Sliding Down a Ribbon of Ice
Somewhere in Japan, there’s a photograph of me on skis, towering over four tiny Japanese women shivering in high heels and dresses on New Zealand’s longest glacier. They had plunked down by plane for a photo-op where I’d spent the day on skis, exploring the Tasman Glacier, bracing against the cold and shielding my eyes against the sun’s glare on the snow as I glided across its surface. I was too busy fending off the elements to take pictures, but I’ll settle for the indelible memory of wiggling into the Tasman’s frozen caves and staring into deep recesses of blue ice.
The Tasman Glacier dates back to the Pleistocene ice ages, some 2 million years ago. In the Anoki/Mount Cook National Park, in the South Island’s Southern Alps, this vast iceberg has advanced and retreated several times, leaving great moraines and carving out what is now Lake Pukaki, with its distinctive blue color created by glacial flour, finely ground rock particles from the weight of ice sliding downhill.
On Alpine Guides’ “Ski the Tasman” day trips, small groups of skiers follow a guide across open snowfields then deep into snow bowls, with dips between the seracs in the icefalls. For the most part, the terrain is moderate, which is a blessing amid such distracting views. After the first run, a ski plane whisks participants to another side of the ice pack for a second run there, affording 360-degree views of the landscape along the way. Runs may go from 8 to 10km (5–6 miles), ending when the ice thins out into a tiny ribbon surrounded by stones and dirt. At the end of the day, the ski plane picks you up again and returns you to the Mount Cook airport. (Air transfers to and from Queens-town are available.)
Skiers should be of at least comfortable intermediate skill level and able to handle a variety of snow conditions, which might range from powder and corn snow to teeth-rattling hardpack. Snowboarders aren’t allowed because there are some long traverses. Maximum group size is seven skiers, but a minimum of three skiers is required. Trips take place daily from July through September. Ski the Tasman actually operates about 60% of the time because trips are cancelled due to inclement weather. If you’re visiting Queenstown or other places in the region, plan a flexible schedule in case you can’t go on the day you originally booked. In case of cancellation due to bad weather, skiers can request the option of carrying the reservation to the following day.

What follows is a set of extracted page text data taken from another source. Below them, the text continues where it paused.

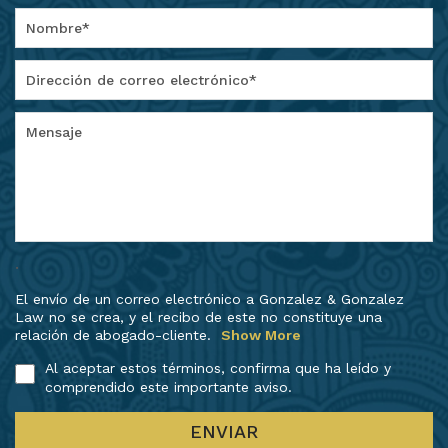
.
El envío de un correo electrónico a Gonzalez & Gonzalez
Law no se crea, y el recibo de este no constituye una
relación de abogado-cliente.
Show More
Al aceptar estos términos, confirma que ha leído y
comprendido este importante aviso.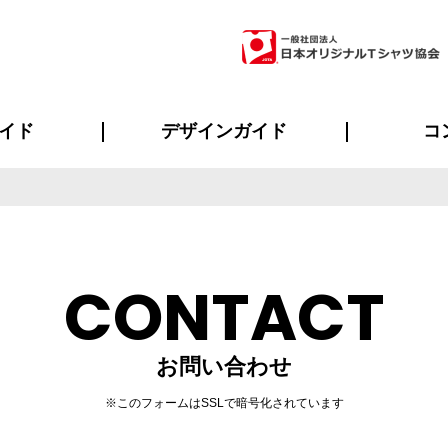
イド
デザインガイド
コ
ビスについて
のメリット
について
について
ページ
の方へ
ご質問
イド
方へ
デザインテンプレート集
デザインシミュレーター
書体一覧（フォント集）
デザイン入稿について
デザイン料について
プリント・加工一覧
デザインガイド
プリントサイズ
インクカラー
ニュー
お客様
シー
おす
読み
フォ
ラ
・ジャージ
バンダナ
ャツ
パーカー・スウェット
グッズ全般
ツナギ
スポー
のぼ
CONTACT
お問い合わせ
※このフォームはSSLで暗号化されています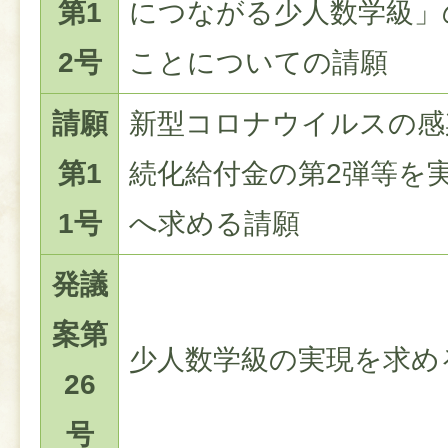
第1
につながる少人数学級」
2号
ことについての請願
請願
新型コロナウイルスの感
第1
続化給付金の第2弾等を
1号
へ求める請願
発議
案第
少人数学級の実現を求め
26
号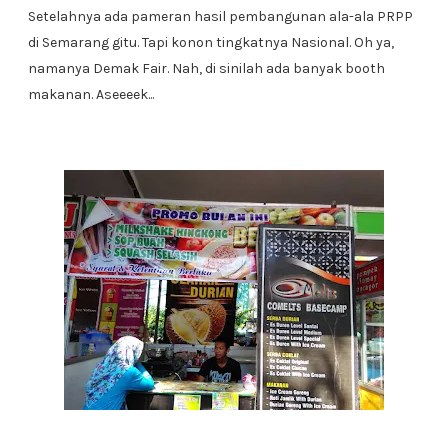
Setelahnya ada pameran hasil pembangunan ala-ala PRPP
di Semarang gitu. Tapi konon tingkatnya Nasional. Oh ya,
namanya Demak Fair. Nah, di sinilah ada banyak booth
makanan. Aseeeek...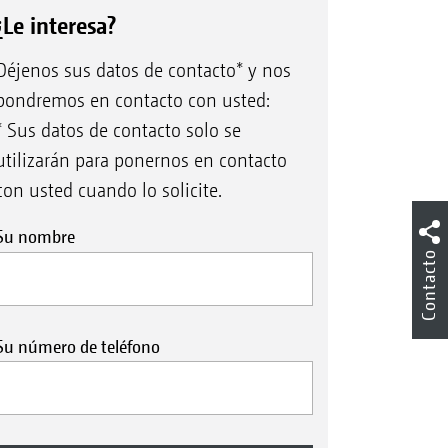
¿Le interesa?
Déjenos sus datos de contacto* y nos
pondremos en contacto con usted:
* Sus datos de contacto solo se
utilizarán para ponernos en contacto
con usted cuando lo solicite.
Su nombre
Contacto
Su número de teléfono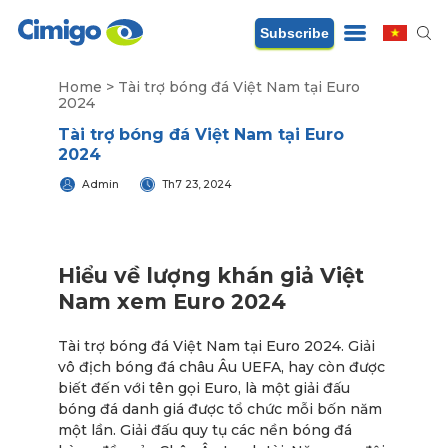
Subscribe
Home
>
Tài trợ bóng đá Việt Nam tại Euro
2024
Tài trợ bóng đá Việt Nam tại Euro
2024
Admin
Th7 23, 2024
Hiểu về lượng khán giả Việt
Nam xem Euro 2024
Tài trợ bóng đá Việt Nam tại Euro 2024. Giải
vô địch bóng đá châu Âu UEFA, hay còn được
biết đến với tên gọi Euro, là một giải đấu
bóng đá danh giá được tổ chức mỗi bốn năm
một lần. Giải đấu quy tụ các nền bóng đá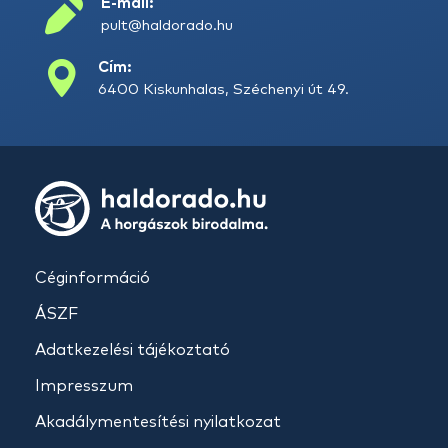
E-mail:
pult@haldorado.hu
Cím:
6400 Kiskunhalas, Széchenyi út 49.
Céginformáció
ÁSZF
Adatkezelési tájékoztató
Impresszum
Akadálymentesítési nyilatkozat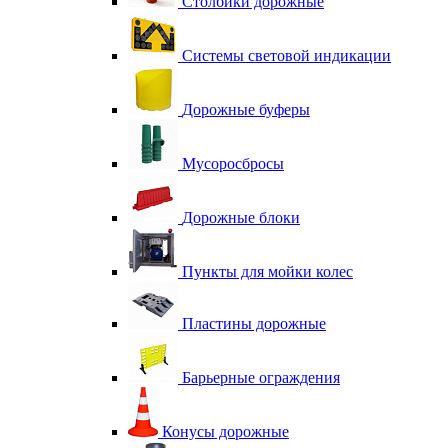
Столбики дорожные
Системы световой индикации
Дорожные буферы
Мусоросбросы
Дорожные блоки
Пункты для мойки колес
Пластины дорожные
Барьерные ограждения
Конусы дорожные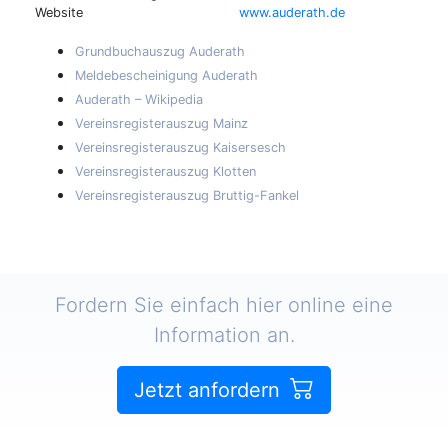
Website
www.auderath.de
Grundbuchauszug Auderath
Meldebescheinigung Auderath
Auderath – Wikipedia
Vereinsregisterauszug Mainz
Vereinsregisterauszug Kaisersesch
Vereinsregisterauszug Klotten
Vereinsregisterauszug Bruttig-Fankel
Fordern Sie einfach hier online eine
Information an.
Jetzt anfordern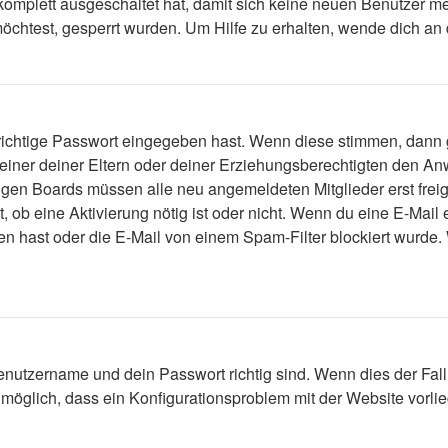
 komplett ausgeschaltet hat, damit sich keine neuen Benutzer 
öchtest, gesperrt wurden. Um Hilfe zu erhalten, wende dich an 
 richtige Passwort eingegeben hast. Wenn diese stimmen, dann
 einer deiner Eltern oder deiner Erziehungsberechtigten den Anw
einigen Boards müssen alle neu angemeldeten Mitglieder erst fre
lt, ob eine Aktivierung nötig ist oder nicht. Wenn du eine E-Mai
n hast oder die E-Mail von einem Spam-Filter blockiert wurde. 
enutzername und dein Passwort richtig sind. Wenn dies der Fall
s möglich, dass ein Konfigurationsproblem mit der Website vorli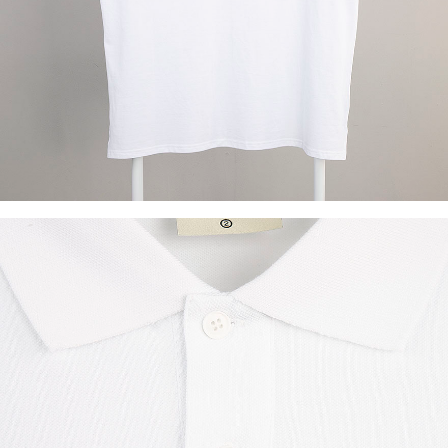
이코 라이프 하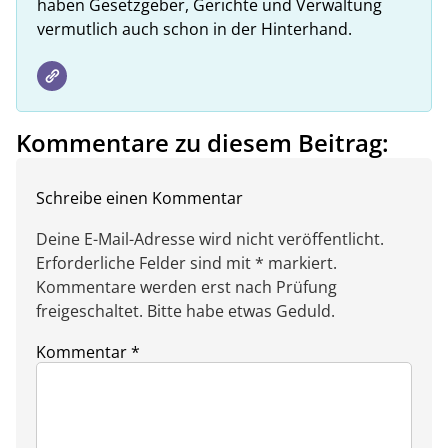
haben Gesetzgeber, Gerichte und Verwaltung
vermutlich auch schon in der Hinterhand.
Kommentare zu diesem Beitrag:
Schreibe einen Kommentar
Deine E-Mail-Adresse wird nicht veröffentlicht.
Erforderliche Felder sind mit * markiert.
Kommentare werden erst nach Prüfung
freigeschaltet. Bitte habe etwas Geduld.
Kommentar
*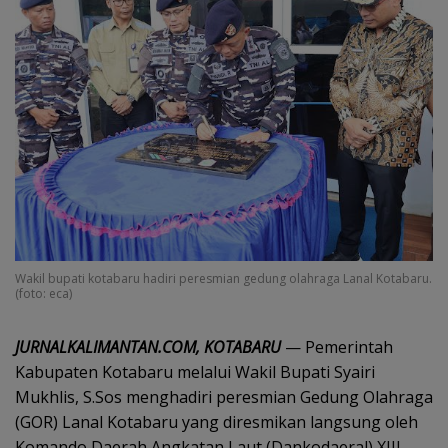
Wakil bupati kotabaru hadiri peresmian gedung olahraga Lanal Kotabaru.
(foto: eca)
JURNALKALIMANTAN.COM, KOTABARU
— Pemerintah
Kabupaten Kotabaru melalui Wakil Bupati Syairi
Mukhlis, S.Sos menghadiri peresmian Gedung Olahraga
(GOR) Lanal Kotabaru yang diresmikan langsung oleh
Komando Daerah Angkatan Laut (Dankodaeral) XIII,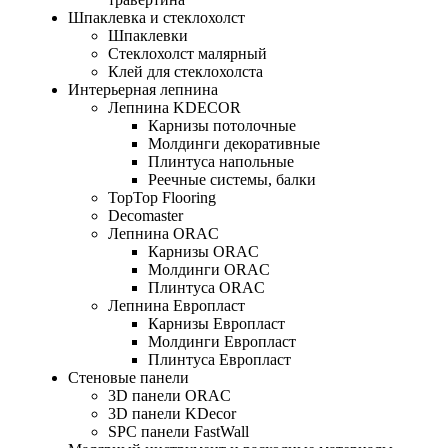
Шпаклевка и стеклохолст
Шпаклевки
Стеклохолст малярный
Клей для стеклохолста
Интерьерная лепнина
Лепнина KDECOR
Карнизы потолочные
Молдинги декоративные
Плинтуса напольные
Реечные системы, балки
TopTop Flooring
Decomaster
Лепнина ORAC
Карнизы ORAC
Молдинги ORAC
Плинтуса ORAC
Лепнина Европласт
Карнизы Европласт
Молдинги Европласт
Плинтуса Европласт
Стеновые панели
3D панели ORAC
3D панели KDecor
SPC панели FastWall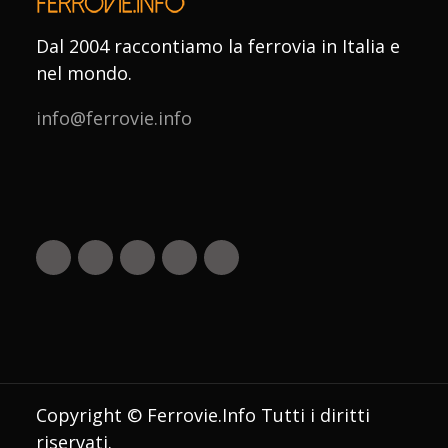
Dal 2004 raccontiamo la ferrovia in Italia e
nel mondo.
info@ferrovie.info
Copyright © Ferrovie.Info Tutti i diritti
riservati.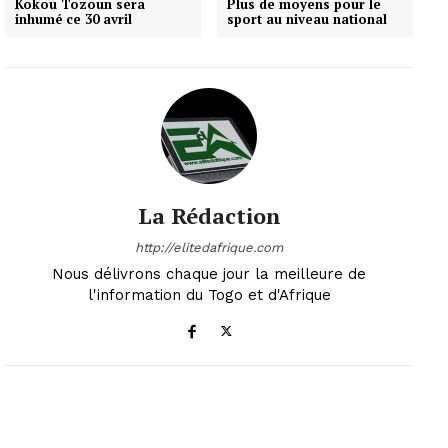
Kokou Tozoun sera
Plus de moyens pour le
inhumé ce 30 avril
sport au niveau national
La Rédaction
http://elitedafrique.com
Nous délivrons chaque jour la meilleure de
l'information du Togo et d'Afrique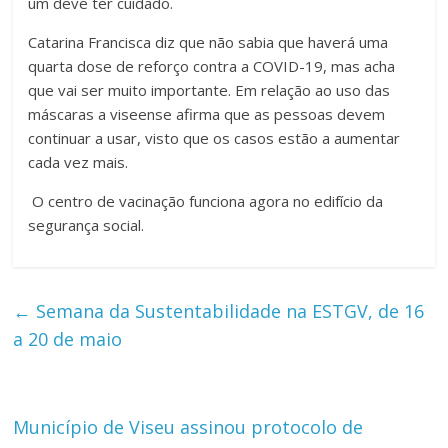
um deve ter cuidado.
Catarina Francisca diz que não sabia que haverá uma
quarta dose de reforço contra a COVID-19, mas acha
que vai ser muito importante. Em relação ao uso das
máscaras a viseense afirma que as pessoas devem
continuar a usar, visto que os casos estão a aumentar
cada vez mais.
O centro de vacinação funciona agora no edifício da
segurança social.
←
Semana da Sustentabilidade na ESTGV, de 16
a 20 de maio
Município de Viseu assinou protocolo de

Skiers staying in Queenstown can partake of a wide range of adrenaline-charged activities, including bungee jumping off a high bridge, jet-boating in the Shotover River Canyon, and skiing at the lift-served Remarkables, Treble Cone, Cardrona, and Coronet Peak. —LF
When to Go: Powder is predominant July and Aug; spring snow conditions from early Sept.
$$–$$$ Queenstown House, 69 Hallenstein St., Queenstown ( 64/3/442-9043; www.queenstownhouse.co.nz). $$$ Hotel Sofitel Queenstown, 8 Duke St. ( 0800/444-422 in New Zealand or 64/3/450-0045 international; www.sofitel.com).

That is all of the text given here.